The philosopher Thomas Reid countered Locke’s claim that memory provides an adequate criterion of personal identity with the following example. Imagine a brave officer who was once flogged at school for stealing from an orchard. In his first campaign as a young soldier he succeeded in capturing a fort from the enemy. When he captured the fort he could remember that he has been flogged as a boy. Later, he was made a general. By that time, he could remember capturing the fort, but he could no longer remember being flogged at school. The person who captured the fort is, on Locke’s account, the same person who was flogged, because of the memory link. Similarly, the memory link makes the general the same person as the young officer who captured the fort, but the general is not the same person as the boy. However, the principle of transitivity tells us that if the boy is the same person as the young officer, and the officer the same person as the general, then the boy must be the same person as the general. If X is the same as Y, and Y is the same as Z, then X is the same as Z. Reid’s point is that Locke’s account gives us two contradictory conclusions: both that the boy and the general are the same person, and that they are not. Any theory which leads to such an obvious contradiction must be false.
Locke’s response to this sort of criticism would have to be that the boy and the general are the same man but not the same person, and that it would be wrong to hold the general responsible for what the boy did.
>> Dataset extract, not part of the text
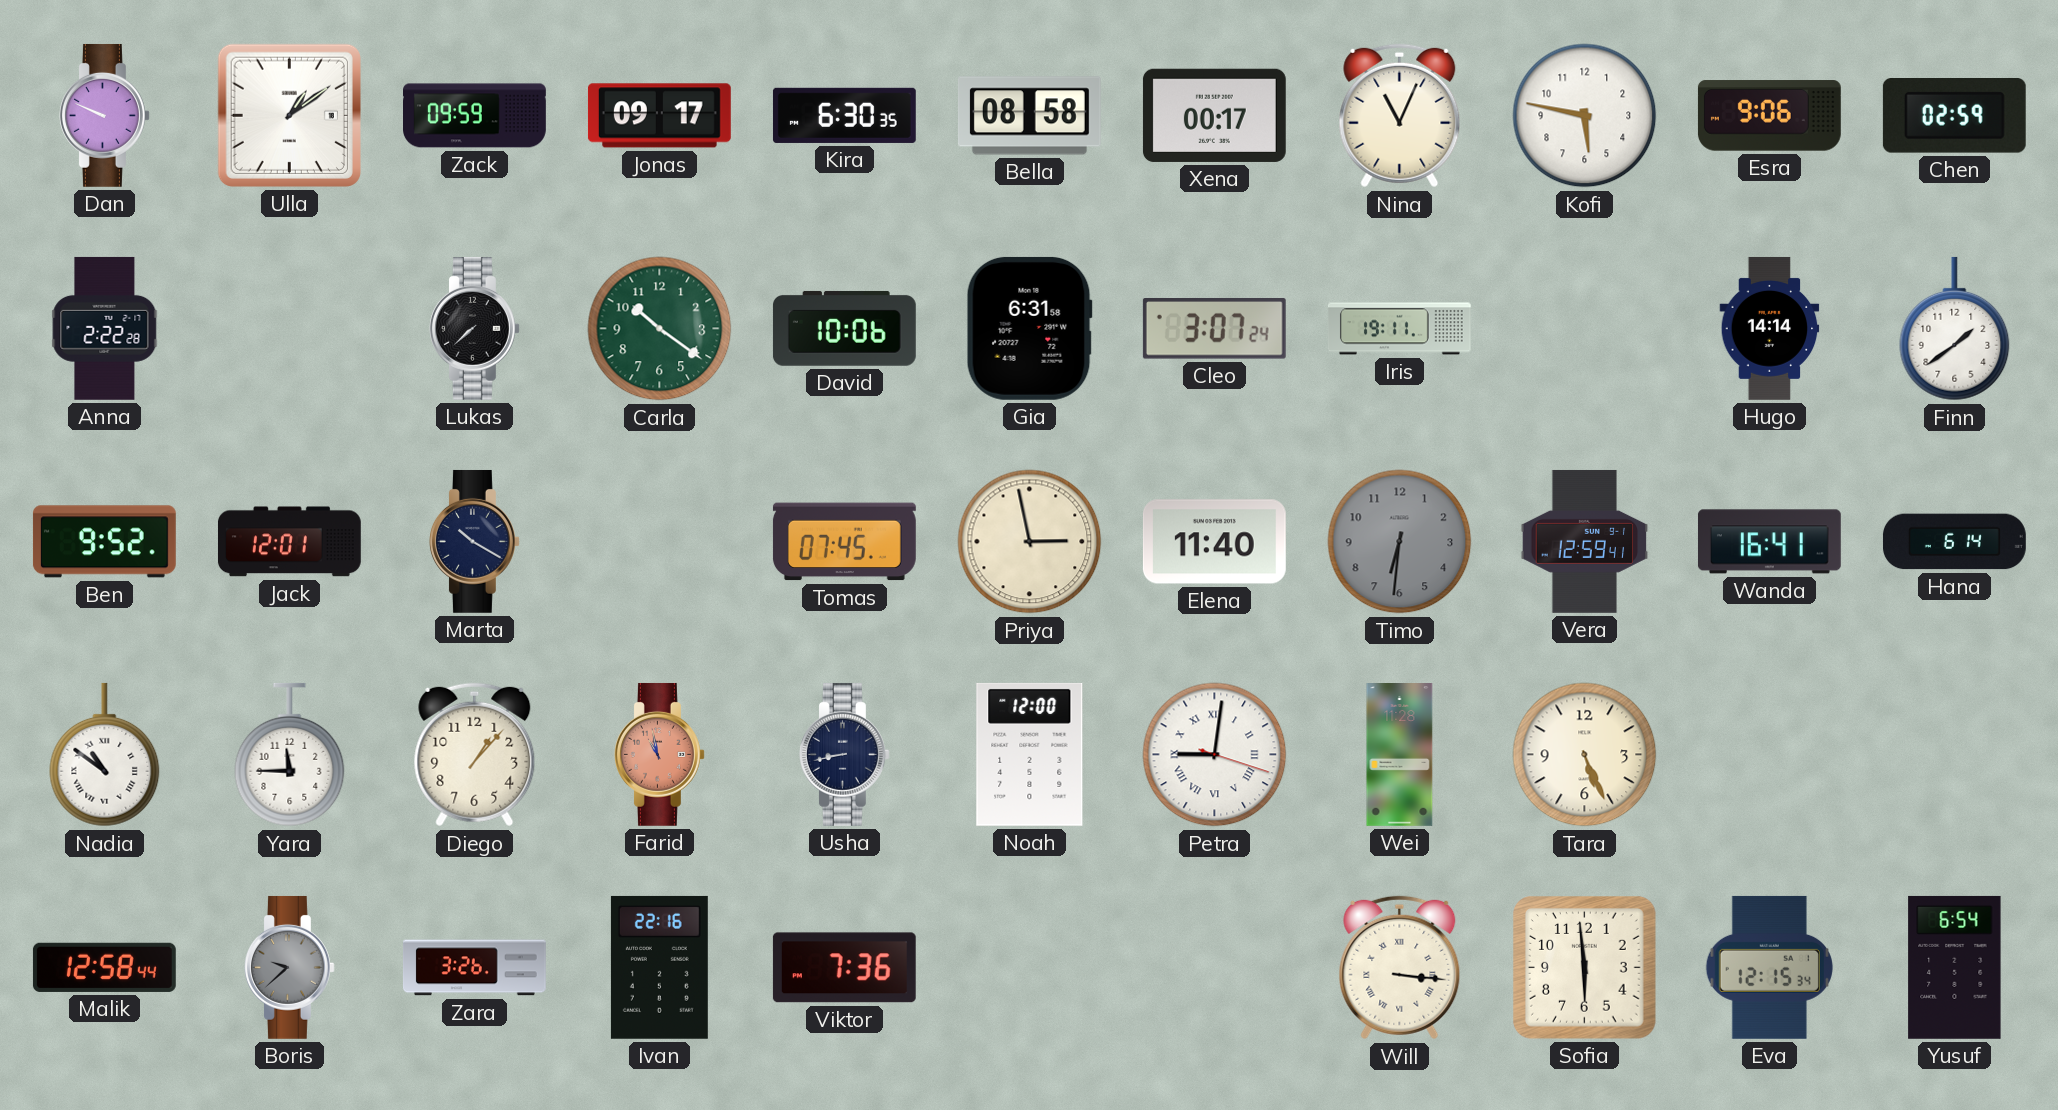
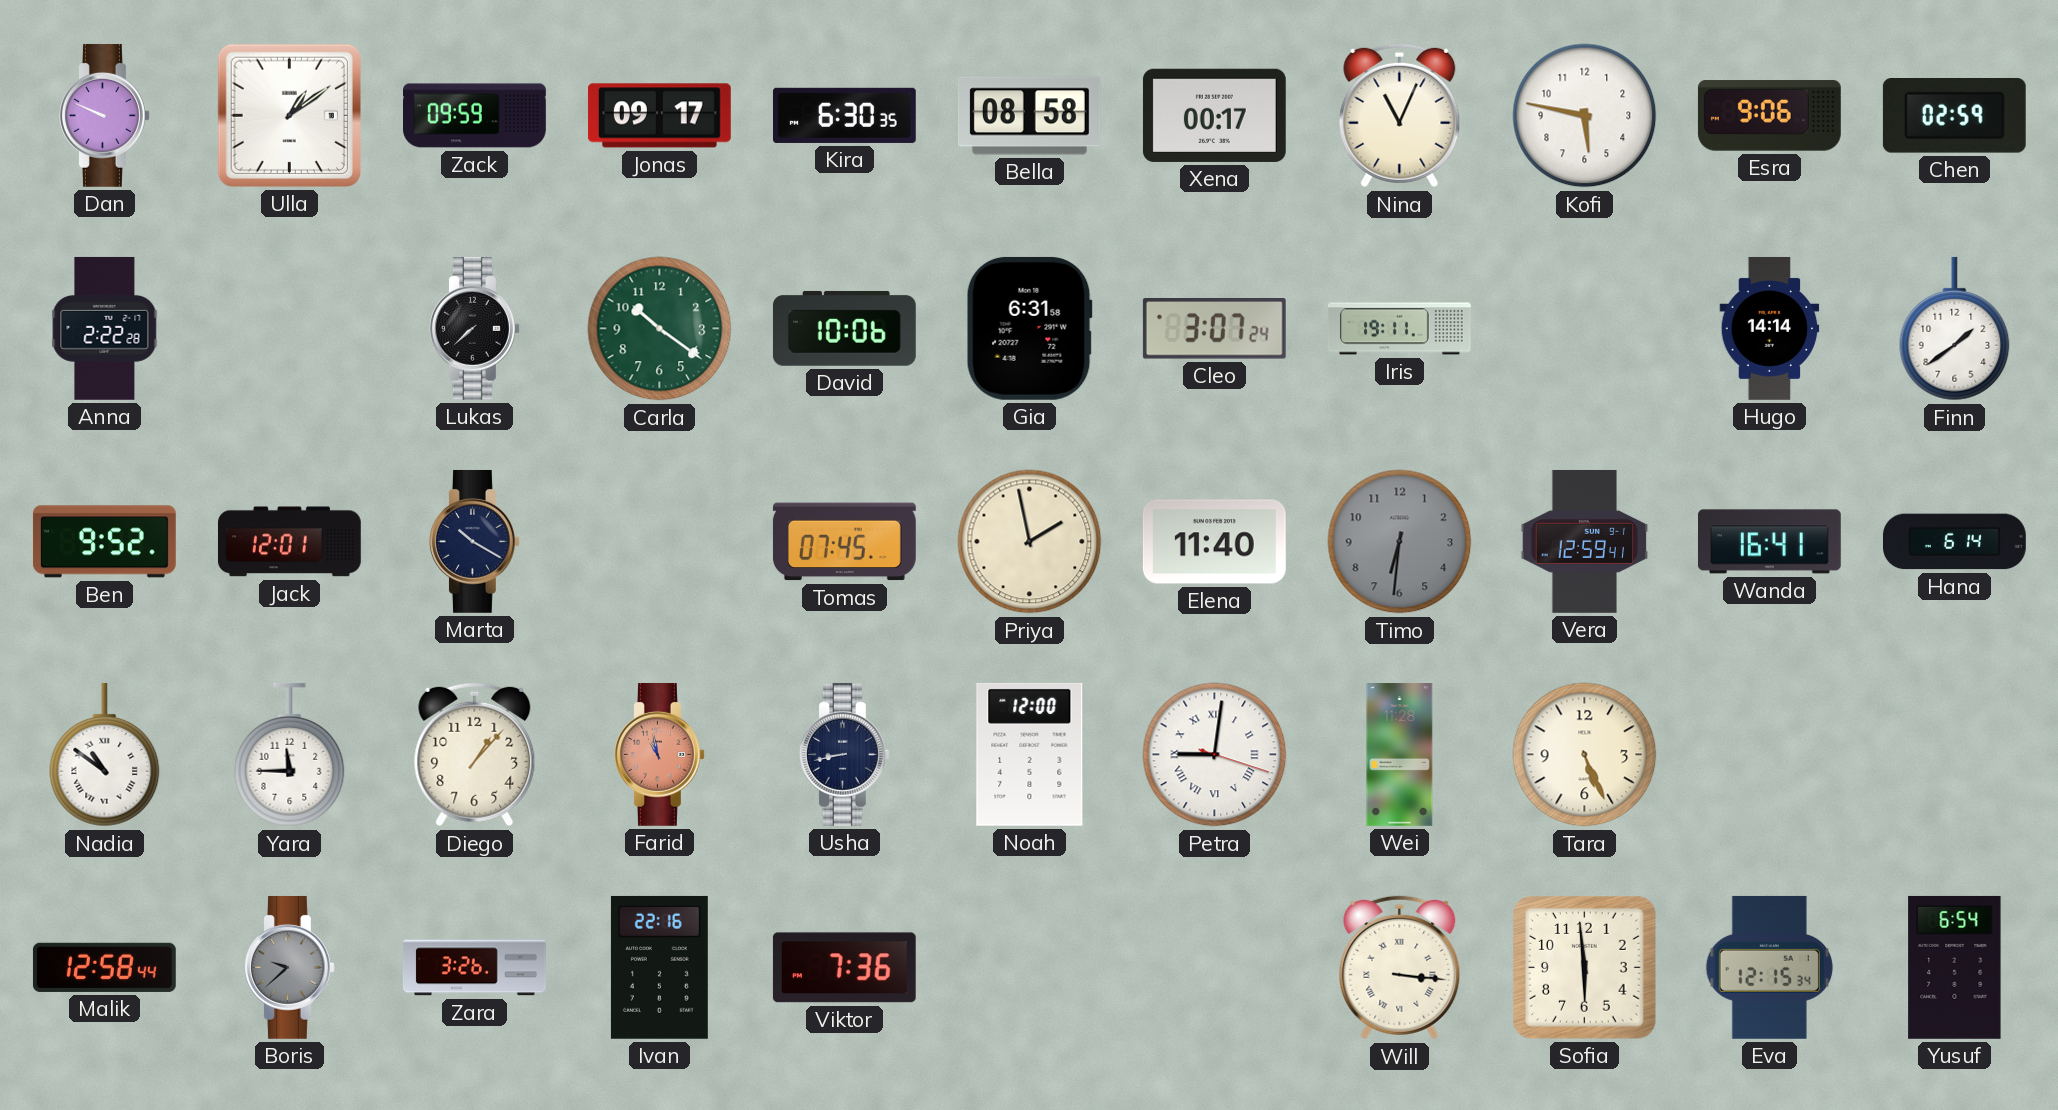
Priya: 2:58 -> 1:58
Locke could try to deny the principle of transitivity, but this seems exceptionally difficult.
Another criticism comes from the philosopher Joseph Butler. His argument was that consciousness of personal identity presupposes, and therefore cannot compose, personal identity. On Locke’s account, we can infer from the fact that I remember doing X that I was the person that did X. According to Butler, this must be false because the formulation of my memory claim already has built in to it the fact that I was the person concerned. We tend to say “I remember doing X”, but this is just an abbreviated version of “I remember that I was the person that was doing X”? His proposition is that the memory claim contains within it an assertion of identity, and therefore it cannot be regarded as an independent premise from which identity can be inferred. Consequently memory cannot be the only criterion for personal identity.
What these criticisms of Locke’s theory of personal identity show; is that we would have to refine his thoughts to get a better idea of exactly what constitutes “sameness”. However, this process might leads us so far away from Locke’s account as to leave them incomparable.
Written back in the good ole days of 2004.